Critical Point logo and wordmark



The main site with all the links lives at criticalpoint.tv.

I’m having a ton of fun with it—the interviews, the editing, even the promo.  If you find me in person I even have stickers.  Please check it out!

What do you say when the system goes down? How to write an internal incident email article live at GitHub’s The ReadMe Project

tl;dr I have an article about incident management up.

Back in February, Virginia Bryant from GitHub reached out to me.  GitHub was spinning up a new online magazine, The ReadMe Project, on a model similar to Stripe’s Increment.  She’d read my article about threat modeling there and liked it, and would I be interested in writing an article on a security topic for her magazine.

I really felt like I had said what I had to say about threat modeling for the time being, but, after chatting a bit about who her audience was and what their needs were, we settled on the topic of incident management.

Because I have so much to say on the topic from my years helping to run the incident management process at Akamai, but had a relatively short article to say it in, I decided to focus tightly on composing the incident email—although so much about structuring the overall process turned out to be latent in that.

As I discuss in the article, at the highest level, an incident email needs to include six things—

  1. What we are perceiving which causes us to believe that something bad may be happening;
  2. Our best guess right now of how bad it is;
  3. How far along we are in our response to it;
  4. Which one person is directly responsible for coordinating the response;
  5. Where we’re coordinating;
  6. Who else is involved and in what capacity.

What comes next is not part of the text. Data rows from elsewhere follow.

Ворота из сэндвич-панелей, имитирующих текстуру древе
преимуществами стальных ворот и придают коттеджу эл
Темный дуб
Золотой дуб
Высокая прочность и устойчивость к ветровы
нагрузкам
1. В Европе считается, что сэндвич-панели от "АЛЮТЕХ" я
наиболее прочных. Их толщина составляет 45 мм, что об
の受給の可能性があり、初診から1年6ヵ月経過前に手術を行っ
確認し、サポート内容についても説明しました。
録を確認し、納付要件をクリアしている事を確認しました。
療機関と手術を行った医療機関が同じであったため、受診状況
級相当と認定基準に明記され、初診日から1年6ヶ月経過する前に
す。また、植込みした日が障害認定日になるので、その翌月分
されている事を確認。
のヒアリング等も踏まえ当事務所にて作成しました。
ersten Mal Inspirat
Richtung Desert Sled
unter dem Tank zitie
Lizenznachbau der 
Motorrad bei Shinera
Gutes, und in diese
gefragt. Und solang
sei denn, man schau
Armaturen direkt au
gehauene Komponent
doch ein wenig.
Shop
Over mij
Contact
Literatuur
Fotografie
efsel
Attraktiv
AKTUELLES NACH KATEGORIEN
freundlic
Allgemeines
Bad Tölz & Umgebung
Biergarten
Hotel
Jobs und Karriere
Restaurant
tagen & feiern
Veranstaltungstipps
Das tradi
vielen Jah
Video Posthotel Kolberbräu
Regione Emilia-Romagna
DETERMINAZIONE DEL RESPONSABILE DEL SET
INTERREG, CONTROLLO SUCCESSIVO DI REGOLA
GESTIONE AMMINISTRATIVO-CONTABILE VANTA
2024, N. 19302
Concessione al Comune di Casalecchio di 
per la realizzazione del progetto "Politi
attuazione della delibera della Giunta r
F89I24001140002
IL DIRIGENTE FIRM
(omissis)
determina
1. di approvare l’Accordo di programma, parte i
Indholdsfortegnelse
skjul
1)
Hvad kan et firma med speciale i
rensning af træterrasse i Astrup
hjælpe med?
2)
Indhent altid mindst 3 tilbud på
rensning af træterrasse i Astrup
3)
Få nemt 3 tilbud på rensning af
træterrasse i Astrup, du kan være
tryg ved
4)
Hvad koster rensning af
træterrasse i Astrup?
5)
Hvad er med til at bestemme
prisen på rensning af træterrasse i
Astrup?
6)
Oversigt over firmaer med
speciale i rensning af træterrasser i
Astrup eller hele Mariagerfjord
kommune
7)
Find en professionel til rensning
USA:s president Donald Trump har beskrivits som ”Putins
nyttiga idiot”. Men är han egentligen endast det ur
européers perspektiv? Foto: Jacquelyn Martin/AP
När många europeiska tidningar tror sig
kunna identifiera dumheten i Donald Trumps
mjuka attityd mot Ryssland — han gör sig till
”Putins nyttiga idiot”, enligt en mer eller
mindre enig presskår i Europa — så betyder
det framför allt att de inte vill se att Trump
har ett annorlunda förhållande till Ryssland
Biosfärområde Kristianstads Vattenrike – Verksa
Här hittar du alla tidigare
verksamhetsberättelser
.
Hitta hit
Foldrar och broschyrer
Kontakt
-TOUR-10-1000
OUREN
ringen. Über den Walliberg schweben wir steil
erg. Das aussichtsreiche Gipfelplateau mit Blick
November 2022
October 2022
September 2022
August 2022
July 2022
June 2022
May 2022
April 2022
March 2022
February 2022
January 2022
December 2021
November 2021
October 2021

—but so much emerges from that.

Working with Virginia and the ReadMe Project folks was a great experience, highly recommended, and many thanks to her and them for providing me this venue to talk about a thing that I’ve wanted to talk about for a long time.

It turns out that I have a lot more to say about incident management, so I’m working to find more places to write about it in the future.  (One is already in the works, on incident action items, so watch this space. 🙂 )

In the meantime, go check out the article!

A quick fun thing: Ever wanted to run a nuclear power plant?

Over the last couple weeks, and partly in honor of the late Dan Kaminsky, who as far as I knew never met a weird machine he didn’t like, I’ve finished debugging my Inform 7 text-adventure port of Stephen R. Berggren’s 1980 “Apple Nuclear Power Plant” simulation and released it into a form you can play online! (Or offline, if you have a Glulxe interpreter, e.g. Gargoyle.)

(You can also play Berggren’s original Applesoft BASIC version online via Joshua Bell’s Applesoft BASIC in Javascript project—go to that link and select “Nuclear Power Plant” under “Other” in the “Select a sample…” dropdown. But the text adventure port has advances like modern fonts and improved graphics which will make it a friendlier experience for a lot of people I suspect.)

Edit 2021-05-10: Here’s a screenshot.

A screenshot of the game. It reads: "> sit down; You sit down in the heavy padded chair.  The screen reads:" and then the default screen output at the very beginning of the game showing the resting state of the nuclear power plant.

Just a Little Thing I’ve Been Working On

As part of my grand plans, which I haven’t talked about here much at all, I’m working on doing more video stuff. So far, so good! (More info to come.)

To start off, I wanted to do a video version of something that I’ve done often, live and extemporaneously, so I used my post about redundancy and reliability as a jumping-off point.

Tune in if you want to watch me get very worked up about why you can’t just add a backup component and expect your system to fail less often!